Big Data Pivot Table

(Note: This was an old internal POC we created and as such the code hasn’t been cleaned up and we removed it from the public article. If you are interested in seeing the code or having us implement a Big Data Pivot Table for you please write to us at info@synkre.com)

Years ago, I was assigned a task to build a pivot table to show financial information. In finance, pivot tables are often useful because they allow arbitrary rotations of datasets. Building a pivot table is never trivial. But the constrains we had back then were unusually challenging: We had to use relational databases. Since pivot tables require arbitrary and efficient manipulation of columns, not just rows, this constraint was going directly against the limitations of relational database technology. We have succeeded. We built the product. Then we rebuilt it. Then we rebuilt it, again. But ever since then I have been wondering what it would be like to build one using the right technology.

Since then we developers gained a lot of new tools including goodies like Spark and Cassandra, a columnar distributed processing engine and a columnar distributed datastore, respectively. Now we have the tools what we need. I created a POC to show how easy it would be to construct a pivot table with these tools. Here it is.

Let’s first set our goals for this POC. What are we trying to accomplish?

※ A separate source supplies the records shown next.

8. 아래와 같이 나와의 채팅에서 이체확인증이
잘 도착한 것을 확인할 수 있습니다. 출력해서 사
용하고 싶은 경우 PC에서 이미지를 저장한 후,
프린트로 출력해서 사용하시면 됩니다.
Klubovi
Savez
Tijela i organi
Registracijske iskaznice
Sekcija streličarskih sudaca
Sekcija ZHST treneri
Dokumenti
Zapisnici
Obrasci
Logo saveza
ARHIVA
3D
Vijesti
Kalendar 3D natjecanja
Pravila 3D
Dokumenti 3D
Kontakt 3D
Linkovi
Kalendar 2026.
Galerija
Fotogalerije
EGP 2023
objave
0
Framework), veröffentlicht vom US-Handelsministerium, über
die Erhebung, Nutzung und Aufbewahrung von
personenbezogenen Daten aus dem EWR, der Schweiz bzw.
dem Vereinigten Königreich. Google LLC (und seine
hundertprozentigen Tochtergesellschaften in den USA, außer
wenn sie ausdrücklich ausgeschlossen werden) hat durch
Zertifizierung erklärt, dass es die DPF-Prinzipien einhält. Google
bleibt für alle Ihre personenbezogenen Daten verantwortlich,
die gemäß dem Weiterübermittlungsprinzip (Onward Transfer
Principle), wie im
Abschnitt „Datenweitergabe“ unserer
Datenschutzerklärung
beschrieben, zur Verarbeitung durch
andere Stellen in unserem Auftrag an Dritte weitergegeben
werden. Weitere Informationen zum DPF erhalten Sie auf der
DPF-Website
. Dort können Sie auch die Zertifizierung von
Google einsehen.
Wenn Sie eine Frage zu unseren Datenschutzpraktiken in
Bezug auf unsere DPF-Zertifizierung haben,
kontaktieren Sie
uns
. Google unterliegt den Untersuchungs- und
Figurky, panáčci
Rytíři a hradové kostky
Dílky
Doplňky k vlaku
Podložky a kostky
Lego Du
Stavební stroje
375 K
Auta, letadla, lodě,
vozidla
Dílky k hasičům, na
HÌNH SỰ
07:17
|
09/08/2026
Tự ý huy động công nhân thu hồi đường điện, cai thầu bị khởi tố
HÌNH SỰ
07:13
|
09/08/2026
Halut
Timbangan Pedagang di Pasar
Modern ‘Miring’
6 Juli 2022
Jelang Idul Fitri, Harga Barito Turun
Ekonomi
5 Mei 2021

Show how the columnar nature of Spark data frames allow easy creation of columns and therefore they allow the creation of the “pivoting” illusion that make pivot tables so useful in visualization
Show that an application can be constructed which uses Spark for ad- hoc computing. Spark was originally designed to be used in batch mode. Here we need to build a state inside the cluster and run an app which connects to this state and displays it. The cluster will be used as our processing engine for an interactive application.
Show that the pivot table we construct will be able work with continually changing data. When viewing financial information the data is often streamed to us. In this example we will use EOD stock prices of a single company as our datasource. If we used intraday data, say with minute granularity, our pivot table would have to update itself from that stream every minute. We will show how Spark’s structured streaming makes this relatively straightforward to achieve.
Show that our table can grow in size to nearly arbitrary length. In finance we usually don’t have true “Big Data”. We really only have medium sized data. But even that is big enough, so that the method of putting all of it into memory for pivoting becomes problematic. Spark can use the memories of many machines in the cluster. So it is much less likely that we will run out of memory. But it also has connectors to other technologies to store its dataframes, such as Cassandra, which is a database. When using a database to store our data, we in fact make our technology scale to the size that fits into our storage. But unlike a relational database, this database will support our columnar manipulations directly, as opposed to fighting us which will make our lives easier as developers. The good news is that the hard limitation set but memory size will be removed and without having to resort to clumsy database technologies that are incompatible with our use case. But we will still need to prove that these datasets as being rotated can be efficiently paged out onto Sparks’ nodes’ memories and beyond into an HDFS compliant storage, in our example Cassandra. Will it be able to handle the load?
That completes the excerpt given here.